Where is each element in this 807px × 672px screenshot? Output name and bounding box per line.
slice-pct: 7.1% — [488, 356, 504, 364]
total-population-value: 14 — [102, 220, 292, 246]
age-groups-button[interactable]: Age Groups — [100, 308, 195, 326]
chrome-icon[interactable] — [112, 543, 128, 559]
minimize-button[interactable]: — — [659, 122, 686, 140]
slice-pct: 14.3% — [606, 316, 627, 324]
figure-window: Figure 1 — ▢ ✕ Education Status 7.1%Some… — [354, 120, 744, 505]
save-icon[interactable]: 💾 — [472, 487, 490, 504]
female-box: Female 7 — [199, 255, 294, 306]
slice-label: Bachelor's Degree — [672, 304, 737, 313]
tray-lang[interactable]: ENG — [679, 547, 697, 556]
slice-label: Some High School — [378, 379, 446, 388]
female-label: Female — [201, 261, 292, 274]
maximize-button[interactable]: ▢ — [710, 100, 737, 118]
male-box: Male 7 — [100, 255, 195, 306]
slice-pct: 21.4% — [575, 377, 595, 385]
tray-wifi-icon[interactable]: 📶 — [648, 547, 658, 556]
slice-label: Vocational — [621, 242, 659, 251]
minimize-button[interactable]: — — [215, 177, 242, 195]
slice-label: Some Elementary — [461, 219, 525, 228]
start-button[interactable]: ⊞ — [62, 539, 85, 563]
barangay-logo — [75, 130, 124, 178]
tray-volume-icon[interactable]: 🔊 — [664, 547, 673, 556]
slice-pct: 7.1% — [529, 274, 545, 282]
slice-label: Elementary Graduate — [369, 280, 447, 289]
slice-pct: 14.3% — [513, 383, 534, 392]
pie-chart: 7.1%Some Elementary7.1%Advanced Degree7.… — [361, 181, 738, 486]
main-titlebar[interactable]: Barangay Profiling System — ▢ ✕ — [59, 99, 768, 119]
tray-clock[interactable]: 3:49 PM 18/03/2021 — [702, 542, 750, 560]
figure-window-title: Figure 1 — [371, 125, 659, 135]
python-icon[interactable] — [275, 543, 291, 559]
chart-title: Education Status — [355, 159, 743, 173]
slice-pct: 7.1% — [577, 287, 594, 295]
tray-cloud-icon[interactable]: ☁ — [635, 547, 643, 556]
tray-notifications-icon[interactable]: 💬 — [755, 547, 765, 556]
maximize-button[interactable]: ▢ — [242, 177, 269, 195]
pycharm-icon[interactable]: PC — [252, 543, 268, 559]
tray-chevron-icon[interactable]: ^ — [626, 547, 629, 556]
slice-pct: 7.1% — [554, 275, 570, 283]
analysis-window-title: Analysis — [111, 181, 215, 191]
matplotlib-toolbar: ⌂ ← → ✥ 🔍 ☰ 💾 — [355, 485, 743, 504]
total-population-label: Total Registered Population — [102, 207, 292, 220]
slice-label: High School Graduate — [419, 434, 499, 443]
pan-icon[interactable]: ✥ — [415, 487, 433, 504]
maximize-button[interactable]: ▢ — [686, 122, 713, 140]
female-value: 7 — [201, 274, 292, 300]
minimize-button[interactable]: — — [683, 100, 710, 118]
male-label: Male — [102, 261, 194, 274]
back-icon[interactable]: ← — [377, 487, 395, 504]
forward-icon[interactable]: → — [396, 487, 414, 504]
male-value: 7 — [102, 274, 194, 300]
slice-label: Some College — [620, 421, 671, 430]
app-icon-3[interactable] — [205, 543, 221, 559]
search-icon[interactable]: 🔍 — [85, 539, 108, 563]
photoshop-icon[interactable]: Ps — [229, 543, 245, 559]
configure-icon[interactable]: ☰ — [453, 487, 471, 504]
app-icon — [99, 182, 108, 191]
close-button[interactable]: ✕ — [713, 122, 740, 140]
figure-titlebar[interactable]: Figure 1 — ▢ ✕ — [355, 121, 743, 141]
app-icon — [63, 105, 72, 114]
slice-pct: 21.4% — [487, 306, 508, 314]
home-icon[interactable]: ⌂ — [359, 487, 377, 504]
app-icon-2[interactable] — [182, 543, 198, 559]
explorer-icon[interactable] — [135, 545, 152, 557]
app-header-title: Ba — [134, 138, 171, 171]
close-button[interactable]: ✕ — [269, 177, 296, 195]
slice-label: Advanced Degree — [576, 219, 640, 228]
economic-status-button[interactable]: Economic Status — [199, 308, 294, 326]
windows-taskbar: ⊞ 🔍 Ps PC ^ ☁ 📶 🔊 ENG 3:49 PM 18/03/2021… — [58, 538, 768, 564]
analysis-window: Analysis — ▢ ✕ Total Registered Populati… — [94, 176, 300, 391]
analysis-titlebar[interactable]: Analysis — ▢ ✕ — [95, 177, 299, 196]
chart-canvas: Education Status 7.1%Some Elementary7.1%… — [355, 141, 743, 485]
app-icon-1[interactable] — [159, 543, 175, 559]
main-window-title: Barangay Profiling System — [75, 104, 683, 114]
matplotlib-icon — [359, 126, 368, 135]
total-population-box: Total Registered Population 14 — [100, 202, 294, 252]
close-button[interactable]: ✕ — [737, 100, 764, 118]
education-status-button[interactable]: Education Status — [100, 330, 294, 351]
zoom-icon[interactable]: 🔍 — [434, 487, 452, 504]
★ ★ ★
Directions:
Please set down the full listing above, word for word.

Answer section:
Where is each element in this 807px × 672px screenshot? Output name and bounding box per line.
slice-pct: 7.1% — [488, 356, 504, 364]
total-population-value: 14 — [102, 220, 292, 246]
age-groups-button[interactable]: Age Groups — [100, 308, 195, 326]
chrome-icon[interactable] — [112, 543, 128, 559]
minimize-button[interactable]: — — [659, 122, 686, 140]
slice-pct: 14.3% — [606, 316, 627, 324]
figure-window: Figure 1 — ▢ ✕ Education Status 7.1%Some… — [354, 120, 744, 505]
save-icon[interactable]: 💾 — [472, 487, 490, 504]
female-box: Female 7 — [199, 255, 294, 306]
slice-label: Bachelor's Degree — [672, 304, 737, 313]
tray-lang[interactable]: ENG — [679, 547, 697, 556]
slice-label: Some High School — [378, 379, 446, 388]
female-label: Female — [201, 261, 292, 274]
maximize-button[interactable]: ▢ — [710, 100, 737, 118]
male-box: Male 7 — [100, 255, 195, 306]
slice-pct: 21.4% — [575, 377, 595, 385]
tray-wifi-icon[interactable]: 📶 — [648, 547, 658, 556]
slice-label: Vocational — [621, 242, 659, 251]
minimize-button[interactable]: — — [215, 177, 242, 195]
slice-label: Some Elementary — [461, 219, 525, 228]
start-button[interactable]: ⊞ — [62, 539, 85, 563]
barangay-logo — [75, 130, 124, 178]
tray-volume-icon[interactable]: 🔊 — [664, 547, 673, 556]
slice-pct: 7.1% — [529, 274, 545, 282]
slice-label: Elementary Graduate — [369, 280, 447, 289]
slice-pct: 14.3% — [513, 383, 534, 392]
pie-chart: 7.1%Some Elementary7.1%Advanced Degree7.… — [361, 181, 738, 486]
main-titlebar[interactable]: Barangay Profiling System — ▢ ✕ — [59, 99, 768, 119]
tray-clock[interactable]: 3:49 PM 18/03/2021 — [702, 542, 750, 560]
figure-window-title: Figure 1 — [371, 125, 659, 135]
python-icon[interactable] — [275, 543, 291, 559]
chart-title: Education Status — [355, 159, 743, 173]
slice-pct: 7.1% — [577, 287, 594, 295]
tray-cloud-icon[interactable]: ☁ — [635, 547, 643, 556]
tray-notifications-icon[interactable]: 💬 — [755, 547, 765, 556]
maximize-button[interactable]: ▢ — [242, 177, 269, 195]
pycharm-icon[interactable]: PC — [252, 543, 268, 559]
tray-chevron-icon[interactable]: ^ — [626, 547, 629, 556]
slice-pct: 7.1% — [554, 275, 570, 283]
analysis-window-title: Analysis — [111, 181, 215, 191]
matplotlib-toolbar: ⌂ ← → ✥ 🔍 ☰ 💾 — [355, 485, 743, 504]
total-population-label: Total Registered Population — [102, 207, 292, 220]
slice-label: High School Graduate — [419, 434, 499, 443]
pan-icon[interactable]: ✥ — [415, 487, 433, 504]
maximize-button[interactable]: ▢ — [686, 122, 713, 140]
female-value: 7 — [201, 274, 292, 300]
minimize-button[interactable]: — — [683, 100, 710, 118]
male-label: Male — [102, 261, 194, 274]
back-icon[interactable]: ← — [377, 487, 395, 504]
forward-icon[interactable]: → — [396, 487, 414, 504]
male-value: 7 — [102, 274, 194, 300]
slice-label: Some College — [620, 421, 671, 430]
app-icon-3[interactable] — [205, 543, 221, 559]
search-icon[interactable]: 🔍 — [85, 539, 108, 563]
photoshop-icon[interactable]: Ps — [229, 543, 245, 559]
configure-icon[interactable]: ☰ — [453, 487, 471, 504]
app-icon — [99, 182, 108, 191]
close-button[interactable]: ✕ — [713, 122, 740, 140]
figure-titlebar[interactable]: Figure 1 — ▢ ✕ — [355, 121, 743, 141]
app-icon — [63, 105, 72, 114]
slice-pct: 21.4% — [487, 306, 508, 314]
home-icon[interactable]: ⌂ — [359, 487, 377, 504]
app-icon-2[interactable] — [182, 543, 198, 559]
explorer-icon[interactable] — [135, 545, 152, 557]
app-header-title: Ba — [134, 138, 171, 171]
close-button[interactable]: ✕ — [269, 177, 296, 195]
slice-label: Advanced Degree — [576, 219, 640, 228]
economic-status-button[interactable]: Economic Status — [199, 308, 294, 326]
windows-taskbar: ⊞ 🔍 Ps PC ^ ☁ 📶 🔊 ENG 3:49 PM 18/03/2021… — [58, 538, 768, 564]
analysis-window: Analysis — ▢ ✕ Total Registered Populati… — [94, 176, 300, 391]
analysis-titlebar[interactable]: Analysis — ▢ ✕ — [95, 177, 299, 196]
chart-canvas: Education Status 7.1%Some Elementary7.1%… — [355, 141, 743, 485]
app-icon-1[interactable] — [159, 543, 175, 559]
main-window-title: Barangay Profiling System — [75, 104, 683, 114]
matplotlib-icon — [359, 126, 368, 135]
total-population-box: Total Registered Population 14 — [100, 202, 294, 252]
close-button[interactable]: ✕ — [737, 100, 764, 118]
education-status-button[interactable]: Education Status — [100, 330, 294, 351]
zoom-icon[interactable]: 🔍 — [434, 487, 452, 504]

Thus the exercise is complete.